Le mordaci critiche rivolte dal capo indiano all'uomo bianco portarono Jung a « sprofondare in una lunga meditazione », non soltanto sul fatto che Lago Montano dichiarasse gli americani pazzi perché dicono di pensare "dentro la testa", ma anche sull'aria crudele che, sempre secondo il capo, tutti gli uomini bianchi avrebbero. « Le loro
labbra » diceva Lago Montano « sono sottili, i loro nasi grifagni, le loro facce rugose e
deformate da pieghe. I loro occhi hanno un'espressione fissa; sono sempre in cerca di
alcunché. Ma che cosa stanno cercando? I Bianchi vogliono sempre qualcosa; sono sempre a disagio e inquieti. Noi non sappiamo che cosa vogliano. Noi non li comprendiamo.»

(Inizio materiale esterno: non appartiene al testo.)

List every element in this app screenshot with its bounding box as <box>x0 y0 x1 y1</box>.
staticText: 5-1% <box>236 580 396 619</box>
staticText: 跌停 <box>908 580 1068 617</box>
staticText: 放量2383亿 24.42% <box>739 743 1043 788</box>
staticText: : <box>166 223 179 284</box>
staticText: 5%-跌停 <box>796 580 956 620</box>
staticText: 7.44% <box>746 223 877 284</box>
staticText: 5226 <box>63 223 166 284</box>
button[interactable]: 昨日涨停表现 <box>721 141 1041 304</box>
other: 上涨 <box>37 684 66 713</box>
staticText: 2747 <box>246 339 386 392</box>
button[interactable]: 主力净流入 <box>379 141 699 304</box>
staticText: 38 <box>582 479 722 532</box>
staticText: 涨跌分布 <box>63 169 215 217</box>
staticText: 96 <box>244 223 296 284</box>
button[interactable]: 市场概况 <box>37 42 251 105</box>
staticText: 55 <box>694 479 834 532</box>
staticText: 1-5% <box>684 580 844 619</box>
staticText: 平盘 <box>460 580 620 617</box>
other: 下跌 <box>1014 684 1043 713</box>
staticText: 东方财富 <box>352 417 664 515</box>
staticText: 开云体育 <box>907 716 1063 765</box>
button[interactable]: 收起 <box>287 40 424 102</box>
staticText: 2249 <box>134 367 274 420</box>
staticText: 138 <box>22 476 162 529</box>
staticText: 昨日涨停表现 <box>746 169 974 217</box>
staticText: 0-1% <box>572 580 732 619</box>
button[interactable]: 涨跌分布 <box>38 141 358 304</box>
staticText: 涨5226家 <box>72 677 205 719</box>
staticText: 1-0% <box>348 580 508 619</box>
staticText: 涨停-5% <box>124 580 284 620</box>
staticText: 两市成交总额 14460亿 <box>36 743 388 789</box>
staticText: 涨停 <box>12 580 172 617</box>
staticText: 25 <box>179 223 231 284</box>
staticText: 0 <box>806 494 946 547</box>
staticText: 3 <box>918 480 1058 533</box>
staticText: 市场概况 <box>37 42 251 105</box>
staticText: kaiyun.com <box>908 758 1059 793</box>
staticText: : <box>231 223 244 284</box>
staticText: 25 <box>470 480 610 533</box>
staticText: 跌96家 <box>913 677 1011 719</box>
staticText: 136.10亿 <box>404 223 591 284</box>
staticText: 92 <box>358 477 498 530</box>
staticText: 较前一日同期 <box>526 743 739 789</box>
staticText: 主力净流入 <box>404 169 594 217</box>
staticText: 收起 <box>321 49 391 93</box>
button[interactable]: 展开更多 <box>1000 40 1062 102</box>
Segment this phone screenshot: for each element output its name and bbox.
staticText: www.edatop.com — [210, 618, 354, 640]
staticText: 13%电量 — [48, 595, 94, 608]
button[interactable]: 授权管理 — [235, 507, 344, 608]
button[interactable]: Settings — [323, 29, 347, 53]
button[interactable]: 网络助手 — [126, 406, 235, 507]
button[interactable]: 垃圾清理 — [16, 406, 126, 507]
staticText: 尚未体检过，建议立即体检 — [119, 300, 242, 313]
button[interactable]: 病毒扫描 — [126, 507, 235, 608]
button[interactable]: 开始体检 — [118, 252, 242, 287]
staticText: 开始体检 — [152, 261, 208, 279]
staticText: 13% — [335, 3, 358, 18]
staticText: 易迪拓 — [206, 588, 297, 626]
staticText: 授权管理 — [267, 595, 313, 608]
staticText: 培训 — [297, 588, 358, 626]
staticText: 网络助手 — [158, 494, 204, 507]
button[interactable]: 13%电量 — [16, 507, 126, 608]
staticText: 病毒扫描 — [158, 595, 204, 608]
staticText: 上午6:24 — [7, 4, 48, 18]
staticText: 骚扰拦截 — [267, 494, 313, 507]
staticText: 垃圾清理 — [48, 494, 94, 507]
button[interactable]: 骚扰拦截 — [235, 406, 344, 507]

Jung aveva trovato ciò di cui era andato in cerca così a lungo: un punto di vista completamente esterno dal quale contemplare l'uomo bianco. Riusciva adesso a considerare tutta la nostra storia alla luce di ciò che aveva appreso: quell'indiano « colpiva il nostro tallone d'Achille, metteva a nudo una verità alla quale siamo ciechi ». Nel corso
della sua lunga riflessione sulle parole di Lago Montano, Jung ebbe l'impressione di
avere davanti agli occhi « le legioni romane che s'avventano sulle città della Gallia e i
tratti marcati di Giulio Cesare, di Scipione l'Africano, di Pompeo ». Scorgeva « l'aquila
romana sulle rive del Mare del Nord e su quelle del Nilo Bianco... E le schiere degli eserciti crociati intenti al saccheggio e al massacro... e la vuotaggine di tutto il vecchio
romanticume sulle crociate ». Più tardi, si rese conto di tutto il male fatto dai nostri
missionari, pure armati di così buone intenzioni, ma tutti tesi a imporre il cristianesimo, la presunta religione dell'amore, a «quei remoti Pueblos che sognano pacificamente alla luce del Sole, loro Padre », e del male fatto alle pacifiche popolazioni
delle isole dei Mari del Sud mediante l'introduzione « dell'acqua di fuoco, della sifilide
e della scarlattina ».
Quella meditazione, a detta di Jung, fu sufficiente per fargli apparire un altro sembiante dietro alle nostre bene intenzionate missioni e a ciò che definiamo "diffusione
della civiltà", ed erano « le fattezze di un uccello da preda che guata con crudele intensità una vittima distante - un grifo degno di una razza di pirati e di briganti ». E si
rese allora conto che « tutte le aquile e gli altri animali da preda che ornano i nostri
stemmi » sono « adeguate rappresentazioni psicologiche della nostra vera natura ».